[eluser]jhabbley[/eluser]
Interestingly, I just ran across a very similar and related problem with Chrome.
We're using flashdata to store some parameters chosen in a simple "filter search results" form so we can page through the data without having to put all of the criteria back into the "next page" or "page 2" links. Works great.
However, depending on the number of flash variables we were setting, we'd eventually get this error in chrome: "Error 325 (net::ERR_RESPONSE_HEADERS_TOO_BIG): Unknown error."
Upon viewing the Response Headers (in Firefox), I saw this:
Code:
Content-Type: text/html
Server: Microsoft-IIS/6.0
X-Powered-By: PHP/5.2.5
Set-Cookie: ci_session=a:4:{s:10:"session_id"%3 (... snip ...); expires=Tue, 15-Sep-2009 23:12:18 GMT; path=/
ci_session=a:4:{s:10:"session_id"%3 (... snip ...); expires=Tue, 15-Sep-2009 23:12:18 GMT; path=/
ci_session=a:4:{s:10:"session_id"%3 (... snip ...); expires=Tue, 15-Sep-2009 23:12:18 GMT; path=/
ci_session=a:4:{s:10:"session_id"%3 (... snip ...); expires=Tue, 15-Sep-2009 23:12:18 GMT; path=/
ci_session=a:4:{s:10:"session_id"%3 (... snip ...); expires=Tue, 15-Sep-2009 23:12:18 GMT; path=/
ci_session=a:4:{s:10:"session_id"%3 (... snip ...); expires=Tue, 15-Sep-2009 23:12:18 GMT; path=/
(... approximately 25 lines removed ...)
Date: Tue, 15 Sep 2009 21:12:20 GMT
Connection: close
Because we're using the DB for sessions, each of the lines beginning with "ci_session=" was identical... and repeated over and over again.
After looking into the Session library, I found the culprit: Each time set_flashdata is called, Session

ess_write is eventually called.
If you're NOT using the DB for session data, then you MUST rewrite the cookie each time a new flashdata variable is set (as the data is stored in the cookie). Makes sense.

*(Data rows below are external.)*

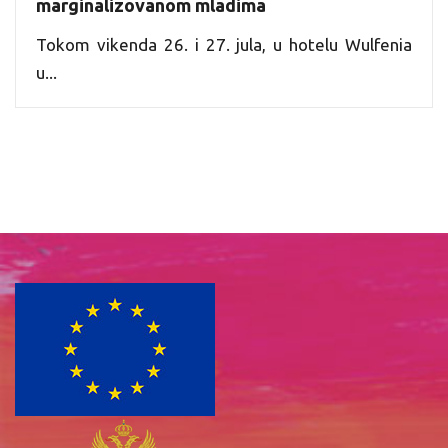
marginalizovanom mladima
Tokom vikenda 26. i 27. jula, u hotelu Wulfenia
u...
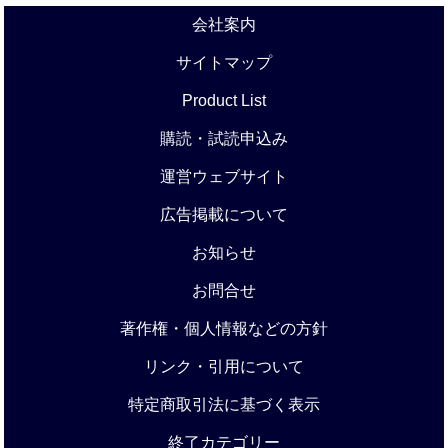
会社案内
サイトマップ
Product List
購読・試読申込み
運営ウェブサイト
広告掲載について
お知らせ
お問合せ
著作権・個人情報などの方針
リンク・引用について
特定商取引法に基づく表示
終了カテゴリー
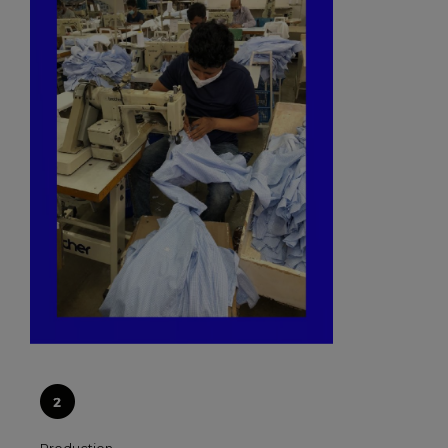
Production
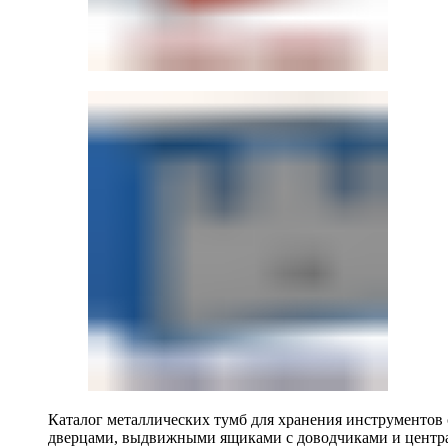
Каталог металлических тумб для хранения инструментов
дверцами, выдвижными ящиками с доводчиками и центр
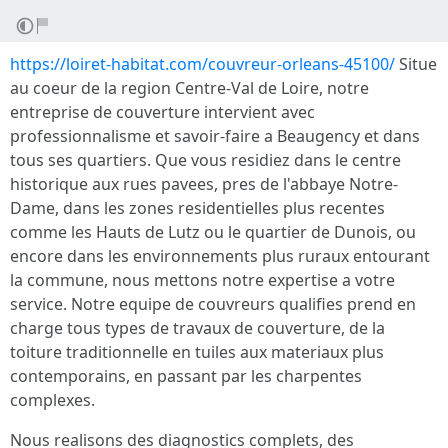
https://loiret-habitat.com/couvreur-orleans-45100/
Situe
au coeur de la region Centre-Val de Loire, notre
entreprise de couverture intervient avec
professionnalisme et savoir-faire a Beaugency et dans
tous ses quartiers. Que vous residiez dans le centre
historique aux rues pavees, pres de l'abbaye Notre-
Dame, dans les zones residentielles plus recentes
comme les Hauts de Lutz ou le quartier de Dunois, ou
encore dans les environnements plus ruraux entourant
la commune, nous mettons notre expertise a votre
service. Notre equipe de couvreurs qualifies prend en
charge tous types de travaux de couverture, de la
toiture traditionnelle en tuiles aux materiaux plus
contemporains, en passant par les charpentes
complexes.
Nous realisons des diagnostics complets, des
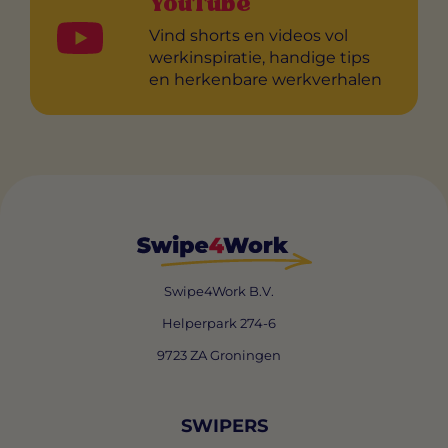
YouTube
Vind shorts en videos vol
werkinspiratie, handige tips
en herkenbare werkverhalen
Swipe4Work B.V.
Helperpark 274-6
9723 ZA Groningen
SWIPERS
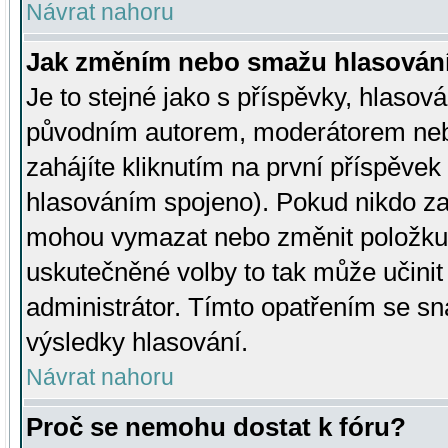
Návrat nahoru
Jak změním nebo smažu hlasován
Je to stejné jako s příspěvky, hlaso
původním autorem, moderátorem neb
zahájíte kliknutím na první příspěvek 
hlasováním spojeno). Pokud nikdo za
mohou vymazat nebo změnit položku v
uskutečněné volby to tak může učini
administrátor. Tímto opatřením se sn
výsledky hlasování.
Návrat nahoru
Proč se nemohu dostat k fóru?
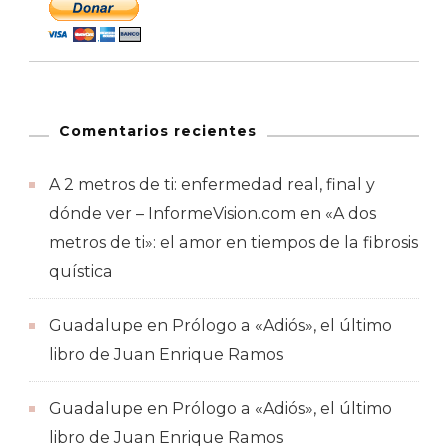
Comentarios recientes
A 2 metros de ti: enfermedad real, final y
dónde ver – InformeVision.com
en
«A dos
metros de ti»: el amor en tiempos de la fibrosis
quística
Guadalupe
en
Prólogo a «Adiós», el último
libro de Juan Enrique Ramos
Guadalupe
en
Prólogo a «Adiós», el último
libro de Juan Enrique Ramos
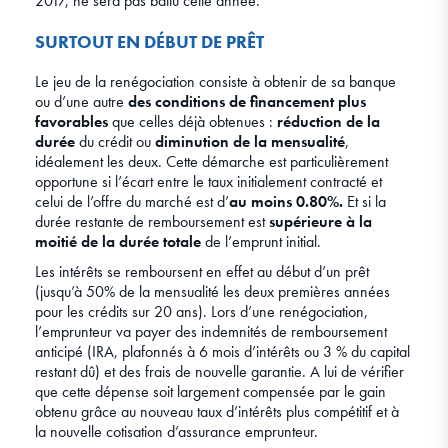
2017, ne sera pas battu cette année.
SURTOUT EN DÉBUT DE PRÊT
Le jeu de la renégociation consiste à obtenir de sa banque
ou d’une autre
des conditions de financement plus
favorables
que celles déjà obtenues :
réduction de la
durée
du crédit ou
diminution de la mensualité
,
idéalement les deux. Cette démarche est particulièrement
opportune si l’écart entre le taux initialement contracté et
celui de l’offre du marché est d’
au moins 0.80%.
Et si la
durée restante de remboursement est
supérieure à la
moitié de la durée totale
de l’emprunt initial.
Les intérêts se remboursent en effet au début d’un prêt
(jusqu’à 50% de la mensualité les deux premières années
pour les crédits sur 20 ans). Lors d’une renégociation,
l’emprunteur va payer des indemnités de remboursement
anticipé (IRA, plafonnés à 6 mois d’intérêts ou 3 % du capital
restant dû) et des frais de nouvelle garantie. A lui de vérifier
que cette dépense soit largement compensée par le gain
obtenu grâce au nouveau taux d’intérêts plus compétitif et à
la nouvelle cotisation d’assurance emprunteur.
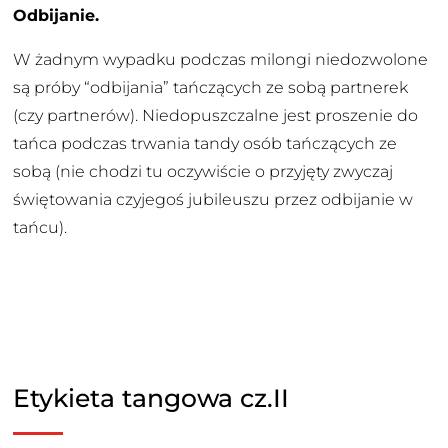
Odbijanie.
W żadnym wypadku podczas milongi niedozwolone
są próby “odbijania” tańczących ze sobą partnerek
(czy partnerów). Niedopuszczalne jest proszenie do
tańca podczas trwania tandy osób tańczących ze
sobą (nie chodzi tu oczywiście o przyjęty zwyczaj
świętowania czyjegoś jubileuszu przez odbijanie w
tańcu).
Etykieta tangowa cz.II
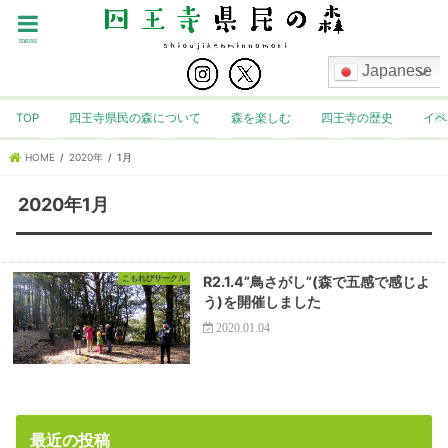
menu
Japanese
TOP
四王寺県民の森について
森を楽しむ
四王寺の歴史
イベ
HOME
2020年
1月
2020年1月
こもれびサークル
R2.1.4”鳥さがし”(森で五感で感じよ
う)を開催しました
2020.01.04
最近の投稿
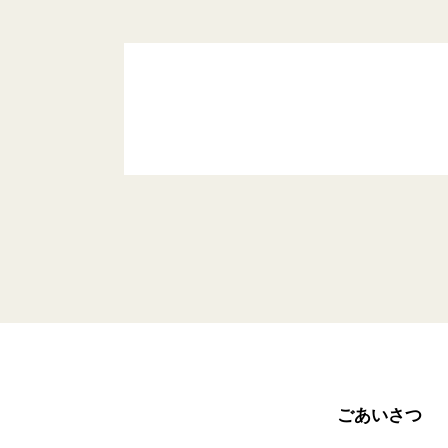
ごあいさつ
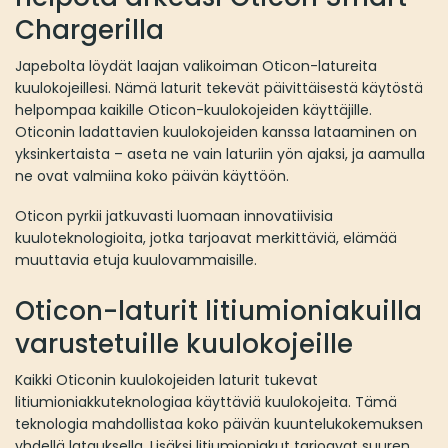
Chargerilla
Japebolta löydät laajan valikoiman Oticon-latureita
kuulokojeillesi. Nämä laturit tekevät päivittäisestä käytöstä
helpompaa kaikille Oticon-kuulokojeiden käyttäjille.
Oticonin ladattavien kuulokojeiden kanssa lataaminen on
yksinkertaista – aseta ne vain laturiin yön ajaksi, ja aamulla
ne ovat valmiina koko päivän käyttöön.
Oticon pyrkii jatkuvasti luomaan innovatiivisia
kuuloteknologioita, jotka tarjoavat merkittäviä, elämää
muuttavia etuja kuulovammaisille.
Oticon-laturit litiumioniakuilla
varustetuille kuulokojeille
Kaikki Oticonin kuulokojeiden laturit tukevat
litiumioniakkuteknologiaa käyttäviä kuulokojeita. Tämä
teknologia mahdollistaa koko päivän kuuntelukokemuksen
yhdellä latauksella. Lisäksi litiumioniakut tarjoavat suuren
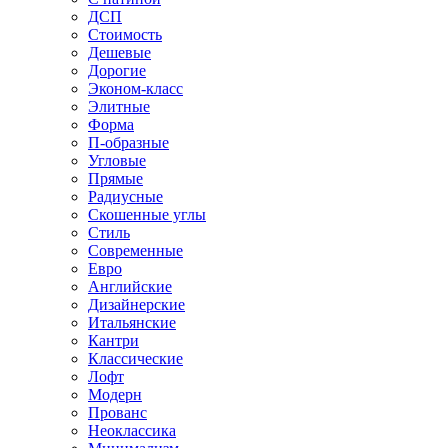
ДСП
Стоимость
Дешевые
Дорогие
Эконом-класс
Элитные
Форма
П-образные
Угловые
Прямые
Радиусные
Скошенные углы
Стиль
Современные
Евро
Английские
Дизайнерские
Итальянские
Кантри
Классические
Лофт
Модерн
Прованс
Неоклассика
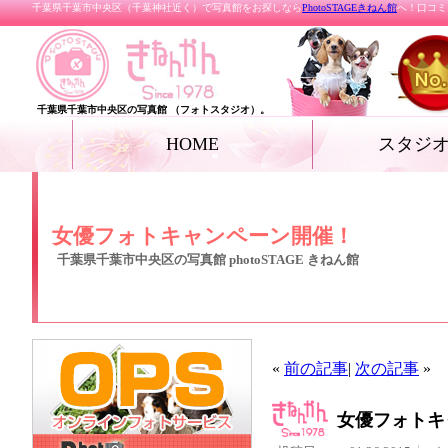
千葉県千葉市中央区（千葉神社近く）で写真館をお探しなら
PhotoSTAGEきねん館
へ！口コミ
千葉県千葉市中央区の写真館 （フォトスタジオ）。
HOME
スタジ
お宮参り
七五三
ベビー
家族写真・記念写真
成人式・卒業式（着
リクルートフォト
プロフィールフォト
結婚写真
女優フォト・花魁フ
グランドジェネレー
振袖deドレス
ペット
ール フォト
女優フォトキャンペーン開催！
千葉県千葉市中央区の写真館 photoSTAGE きねん館
«
前の記事
|
次の記事
»
女優フォトキ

However, if you ARE using DB for session data, it still writes out the cookie again... even though only no cookie data has changed (session_id, ip_address, user_agent, and last_activity all remain the same, and user_data is stored in the DB).
So I modified the Session library slightly to fix this:
In /system/libraries/Session.php, I made these changes:
(in the member variable declarations)
Code:
class CI_Session {
var $_cookie_data_written = FALSE; //add this variable
(at the end of sess_write function)
Code:
//
// Write the cookie. Notice that we manually pass the cookie data array to the
// _set_cookie() function. Normally that function will store $this->userdata, but
// in this case that array contains custom data, which we do not want in the cookie.
if($this->_cookie_data_written === FALSE) {
$this->_set_cookie($cookie_userdata);
$this->_cookie_data_written = TRUE;
}
}
Basically, once the cookie has been written to the browser... don't bother writing it again, as it contains no new information.
I hope this helps somebody that runs into this same problem.